IN ANTICIPATION OF THE SUN
Something stopped us that day. Even now, I don’t know exactly what it was.
It all began at an unnaturally early hour. For me at least. Kajtek is an old hand at
spooning down porridge at 5:30 in the morning. Outside the window, Egyptian
darkness. We were waiting for the sun. In winter, it sleeps in, rolls out of bed hours
after Kajtek, who was already sitting astride his sled in the hallway. I opened the
window, encouraging the caffeine to circulate through my veins. Chest pain hit with
the first inhalation. Asthma was up, too. Smell of chimneys burning.
It wasn’t smoke rising from the familiar shapes in the yard, not exactly. It was a fog,
dense as the dead of night. A violent act perpetrated against a pinned-down sun. I
rubbed my gummy eyes. Called to Kajtek. Nose squished to the windowpane, eyes
open wide, his mouth forming the question of the day: “Dad, what’s that?” Through a
mental mist, an answer emerged from a geography lesson of yore. “Clouds on Earth,
son!”
Something stopped us that day. Alert! Alarm! Smog! So we took off our hats and
one-piece snowsuits, disappointedly stowed the sled.

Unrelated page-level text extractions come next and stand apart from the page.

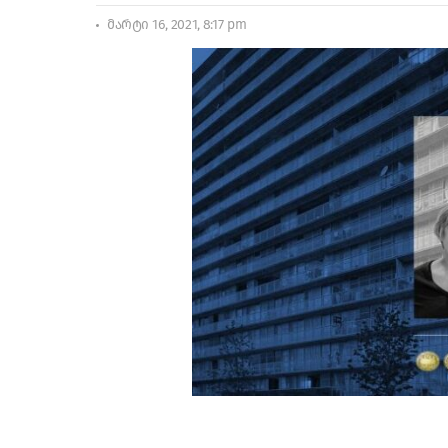
მარტი 16, 2021, 8:17 pm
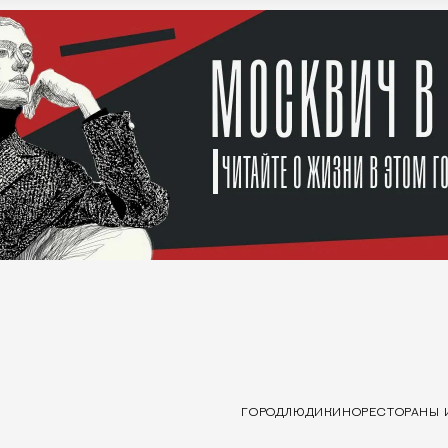
ГОРОД
ЛЮДИ
КИНО
РЕСТОРАНЫ 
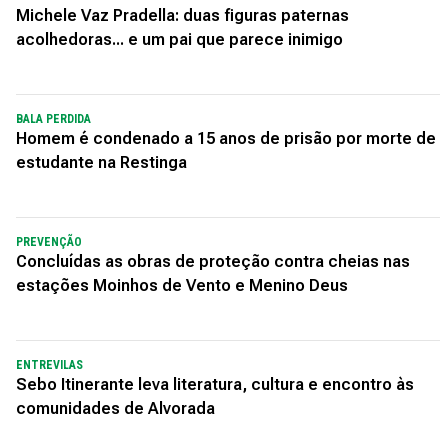
Michele Vaz Pradella: duas figuras paternas
acolhedoras... e um pai que parece inimigo
BALA PERDIDA
Homem é condenado a 15 anos de prisão por morte de
estudante na Restinga
PREVENÇÃO
Concluídas as obras de proteção contra cheias nas
estações Moinhos de Vento e Menino Deus
ENTREVILAS
Sebo Itinerante leva literatura, cultura e encontro às
comunidades de Alvorada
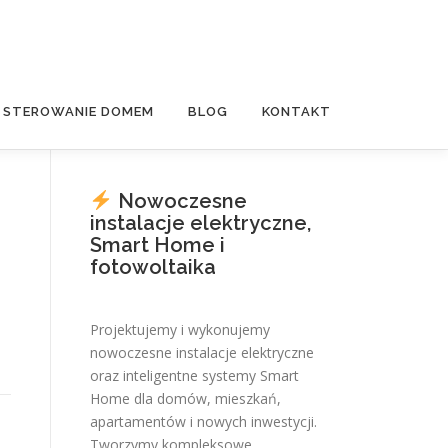
E STEROWANIE DOMEM
BLOG
KONTAKT
Nowoczesne
instalacje elektryczne,
Smart Home i
fotowoltaika
Projektujemy i wykonujemy
nowoczesne instalacje elektryczne
oraz inteligentne systemy Smart
Home dla domów, mieszkań,
apartamentów i nowych inwestycji.
Tworzymy kompleksowe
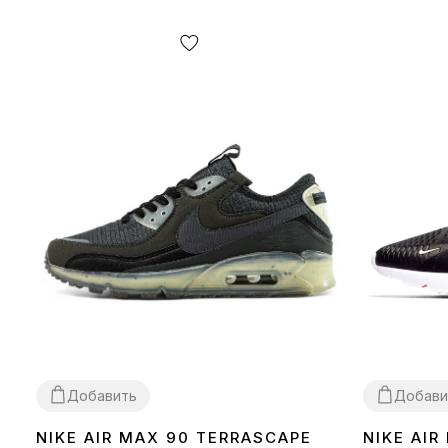
Добавить
Добави
NIKE AIR MAX 90 TERRASCAPE
NIKE AIR
36
40
41
42
43
44
45
36
37
38
39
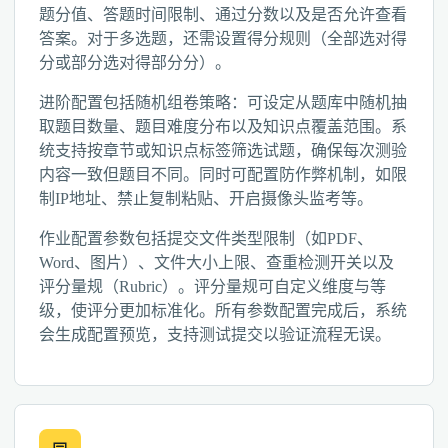
题分值、答题时间限制、通过分数以及是否允许查看
答案。对于多选题，还需设置得分规则（全部选对得
分或部分选对得部分分）。
进阶配置包括随机组卷策略：可设定从题库中随机抽
取题目数量、题目难度分布以及知识点覆盖范围。系
统支持按章节或知识点标签筛选试题，确保每次测验
内容一致但题目不同。同时可配置防作弊机制，如限
制IP地址、禁止复制粘贴、开启摄像头监考等。
作业配置参数包括提交文件类型限制（如PDF、
Word、图片）、文件大小上限、查重检测开关以及
评分量规（Rubric）。评分量规可自定义维度与等
级，使评分更加标准化。所有参数配置完成后，系统
会生成配置预览，支持测试提交以验证流程无误。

I closed the window. The smog transmogrified into a baleful dragon, writhing in the
skies above the city. Kajtek had already armed himself with sword and shield. I, too,
believed we could defend ourselves. I answered questions. I wove a tale, of verbs and
adjectives, with exclamation points! Kajtek covered a sheet of paper as white as snow
with grey and black graphite. We spun the globe, seeking to pinpoint the dragon’s
lair. Brush-stroked Chinese characters appeared before my mind’s eye. Cough.
I cannot speak. I cannot write. But I can look. I can show. The idea expelled itself
from me like a cough. Biological, organic. An unconditional reflex of a concept. I
owe it to my son. To you, too. And to the planet. To exhibit smog to the world. To
expose its nebulous face.
Something stopped us that day. We were held motionless, in anticipation of the sun.